● **Your task**: Copy every entry exactly.

*** Extracted information Section Begins ***

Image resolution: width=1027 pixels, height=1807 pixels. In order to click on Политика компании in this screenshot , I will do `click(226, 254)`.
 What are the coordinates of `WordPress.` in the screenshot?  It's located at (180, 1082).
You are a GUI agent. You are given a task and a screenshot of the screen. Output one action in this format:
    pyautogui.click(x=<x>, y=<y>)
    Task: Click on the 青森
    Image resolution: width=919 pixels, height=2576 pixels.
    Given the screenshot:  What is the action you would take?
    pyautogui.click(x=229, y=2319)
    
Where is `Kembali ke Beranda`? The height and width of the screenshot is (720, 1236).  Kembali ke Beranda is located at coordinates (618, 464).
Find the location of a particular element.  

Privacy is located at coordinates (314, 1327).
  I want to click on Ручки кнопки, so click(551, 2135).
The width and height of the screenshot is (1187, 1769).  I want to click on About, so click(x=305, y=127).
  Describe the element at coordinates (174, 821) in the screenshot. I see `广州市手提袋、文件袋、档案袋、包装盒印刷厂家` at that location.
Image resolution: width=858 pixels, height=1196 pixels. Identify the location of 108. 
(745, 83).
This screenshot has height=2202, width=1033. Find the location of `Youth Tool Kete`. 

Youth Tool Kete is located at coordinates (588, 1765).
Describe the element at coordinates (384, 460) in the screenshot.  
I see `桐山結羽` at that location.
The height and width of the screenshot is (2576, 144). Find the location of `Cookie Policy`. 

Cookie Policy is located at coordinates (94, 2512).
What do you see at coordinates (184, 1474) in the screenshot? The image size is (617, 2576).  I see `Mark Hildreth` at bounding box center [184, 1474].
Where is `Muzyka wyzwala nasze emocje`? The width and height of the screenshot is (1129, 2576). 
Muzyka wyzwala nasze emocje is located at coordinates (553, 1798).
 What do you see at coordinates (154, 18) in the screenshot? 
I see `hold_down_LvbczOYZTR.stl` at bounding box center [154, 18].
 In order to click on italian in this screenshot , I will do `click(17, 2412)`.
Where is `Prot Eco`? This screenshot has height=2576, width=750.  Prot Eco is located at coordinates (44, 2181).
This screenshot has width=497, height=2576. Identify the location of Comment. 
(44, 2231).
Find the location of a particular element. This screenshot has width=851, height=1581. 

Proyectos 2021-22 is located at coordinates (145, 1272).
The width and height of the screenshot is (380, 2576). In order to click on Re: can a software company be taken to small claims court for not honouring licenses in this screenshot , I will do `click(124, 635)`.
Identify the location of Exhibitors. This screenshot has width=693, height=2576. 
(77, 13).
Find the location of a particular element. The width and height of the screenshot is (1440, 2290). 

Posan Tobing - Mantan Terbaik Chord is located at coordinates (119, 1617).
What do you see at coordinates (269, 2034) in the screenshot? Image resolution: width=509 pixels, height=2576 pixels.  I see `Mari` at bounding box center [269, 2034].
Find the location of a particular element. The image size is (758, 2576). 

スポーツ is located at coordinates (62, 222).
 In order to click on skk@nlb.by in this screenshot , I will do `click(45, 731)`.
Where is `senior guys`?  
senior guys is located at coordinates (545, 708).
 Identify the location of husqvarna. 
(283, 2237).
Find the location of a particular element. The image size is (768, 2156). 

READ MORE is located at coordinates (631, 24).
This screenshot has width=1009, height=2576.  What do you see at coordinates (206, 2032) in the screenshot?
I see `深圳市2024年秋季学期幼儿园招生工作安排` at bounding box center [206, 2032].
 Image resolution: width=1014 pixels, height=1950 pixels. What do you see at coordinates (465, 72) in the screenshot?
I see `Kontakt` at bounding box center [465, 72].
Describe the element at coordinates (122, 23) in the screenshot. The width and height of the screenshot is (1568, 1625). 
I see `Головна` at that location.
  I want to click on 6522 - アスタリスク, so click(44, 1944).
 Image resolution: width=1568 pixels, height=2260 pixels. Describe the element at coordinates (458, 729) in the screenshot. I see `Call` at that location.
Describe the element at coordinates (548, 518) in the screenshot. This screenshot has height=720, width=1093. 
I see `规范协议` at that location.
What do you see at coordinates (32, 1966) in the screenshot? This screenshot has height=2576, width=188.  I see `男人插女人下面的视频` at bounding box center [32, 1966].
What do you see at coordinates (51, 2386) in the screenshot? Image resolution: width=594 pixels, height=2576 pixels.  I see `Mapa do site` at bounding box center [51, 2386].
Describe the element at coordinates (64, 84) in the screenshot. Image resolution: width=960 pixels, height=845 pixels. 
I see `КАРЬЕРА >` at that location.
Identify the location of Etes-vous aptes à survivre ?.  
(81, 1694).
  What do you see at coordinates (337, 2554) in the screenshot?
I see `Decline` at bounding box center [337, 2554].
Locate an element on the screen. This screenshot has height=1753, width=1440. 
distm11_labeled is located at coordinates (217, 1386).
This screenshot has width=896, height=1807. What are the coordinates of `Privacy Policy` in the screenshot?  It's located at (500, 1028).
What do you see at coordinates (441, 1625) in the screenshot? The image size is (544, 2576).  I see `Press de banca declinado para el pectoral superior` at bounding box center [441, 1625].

*** Extracted information Section Ends ***

● **The completed task**:
Image resolution: width=1027 pixels, height=1807 pixels. In order to click on Политика компании in this screenshot , I will do `click(226, 254)`.
 What are the coordinates of `WordPress.` in the screenshot?  It's located at (180, 1082).
You are a GUI agent. You are given a task and a screenshot of the screen. Output one action in this format:
    pyautogui.click(x=<x>, y=<y>)
    Task: Click on the 青森
    Image resolution: width=919 pixels, height=2576 pixels.
    Given the screenshot:  What is the action you would take?
    pyautogui.click(x=229, y=2319)
    
Where is `Kembali ke Beranda`? The height and width of the screenshot is (720, 1236).  Kembali ke Beranda is located at coordinates (618, 464).
Find the location of a particular element.  

Privacy is located at coordinates (314, 1327).
  I want to click on Ручки кнопки, so click(551, 2135).
The width and height of the screenshot is (1187, 1769).  I want to click on About, so click(x=305, y=127).
  Describe the element at coordinates (174, 821) in the screenshot. I see `广州市手提袋、文件袋、档案袋、包装盒印刷厂家` at that location.
Image resolution: width=858 pixels, height=1196 pixels. Identify the location of 108. 
(745, 83).
This screenshot has height=2202, width=1033. Find the location of `Youth Tool Kete`. 

Youth Tool Kete is located at coordinates (588, 1765).
Describe the element at coordinates (384, 460) in the screenshot.  
I see `桐山結羽` at that location.
The height and width of the screenshot is (2576, 144). Find the location of `Cookie Policy`. 

Cookie Policy is located at coordinates (94, 2512).
What do you see at coordinates (184, 1474) in the screenshot? The image size is (617, 2576).  I see `Mark Hildreth` at bounding box center [184, 1474].
Where is `Muzyka wyzwala nasze emocje`? The width and height of the screenshot is (1129, 2576). 
Muzyka wyzwala nasze emocje is located at coordinates (553, 1798).
 What do you see at coordinates (154, 18) in the screenshot? 
I see `hold_down_LvbczOYZTR.stl` at bounding box center [154, 18].
 In order to click on italian in this screenshot , I will do `click(17, 2412)`.
Where is `Prot Eco`? This screenshot has height=2576, width=750.  Prot Eco is located at coordinates (44, 2181).
This screenshot has width=497, height=2576. Identify the location of Comment. 
(44, 2231).
Find the location of a particular element. This screenshot has width=851, height=1581. 

Proyectos 2021-22 is located at coordinates (145, 1272).
The width and height of the screenshot is (380, 2576). In order to click on Re: can a software company be taken to small claims court for not honouring licenses in this screenshot , I will do `click(124, 635)`.
Identify the location of Exhibitors. This screenshot has width=693, height=2576. 
(77, 13).
Find the location of a particular element. The width and height of the screenshot is (1440, 2290). 

Posan Tobing - Mantan Terbaik Chord is located at coordinates (119, 1617).
What do you see at coordinates (269, 2034) in the screenshot? Image resolution: width=509 pixels, height=2576 pixels.  I see `Mari` at bounding box center [269, 2034].
Find the location of a particular element. The image size is (758, 2576). 

スポーツ is located at coordinates (62, 222).
 In order to click on skk@nlb.by in this screenshot , I will do `click(45, 731)`.
Where is `senior guys`?  
senior guys is located at coordinates (545, 708).
 Identify the location of husqvarna. 
(283, 2237).
Find the location of a particular element. The image size is (768, 2156). 

READ MORE is located at coordinates (631, 24).
This screenshot has width=1009, height=2576.  What do you see at coordinates (206, 2032) in the screenshot?
I see `深圳市2024年秋季学期幼儿园招生工作安排` at bounding box center [206, 2032].
 Image resolution: width=1014 pixels, height=1950 pixels. What do you see at coordinates (465, 72) in the screenshot?
I see `Kontakt` at bounding box center [465, 72].
Describe the element at coordinates (122, 23) in the screenshot. The width and height of the screenshot is (1568, 1625). 
I see `Головна` at that location.
  I want to click on 6522 - アスタリスク, so click(44, 1944).
 Image resolution: width=1568 pixels, height=2260 pixels. Describe the element at coordinates (458, 729) in the screenshot. I see `Call` at that location.
Describe the element at coordinates (548, 518) in the screenshot. This screenshot has height=720, width=1093. 
I see `规范协议` at that location.
What do you see at coordinates (32, 1966) in the screenshot? This screenshot has height=2576, width=188.  I see `男人插女人下面的视频` at bounding box center [32, 1966].
What do you see at coordinates (51, 2386) in the screenshot? Image resolution: width=594 pixels, height=2576 pixels.  I see `Mapa do site` at bounding box center [51, 2386].
Describe the element at coordinates (64, 84) in the screenshot. Image resolution: width=960 pixels, height=845 pixels. 
I see `КАРЬЕРА >` at that location.
Identify the location of Etes-vous aptes à survivre ?.  
(81, 1694).
  What do you see at coordinates (337, 2554) in the screenshot?
I see `Decline` at bounding box center [337, 2554].
Locate an element on the screen. This screenshot has height=1753, width=1440. 
distm11_labeled is located at coordinates (217, 1386).
This screenshot has width=896, height=1807. What are the coordinates of `Privacy Policy` in the screenshot?  It's located at (500, 1028).
What do you see at coordinates (441, 1625) in the screenshot? The image size is (544, 2576).  I see `Press de banca declinado para el pectoral superior` at bounding box center [441, 1625].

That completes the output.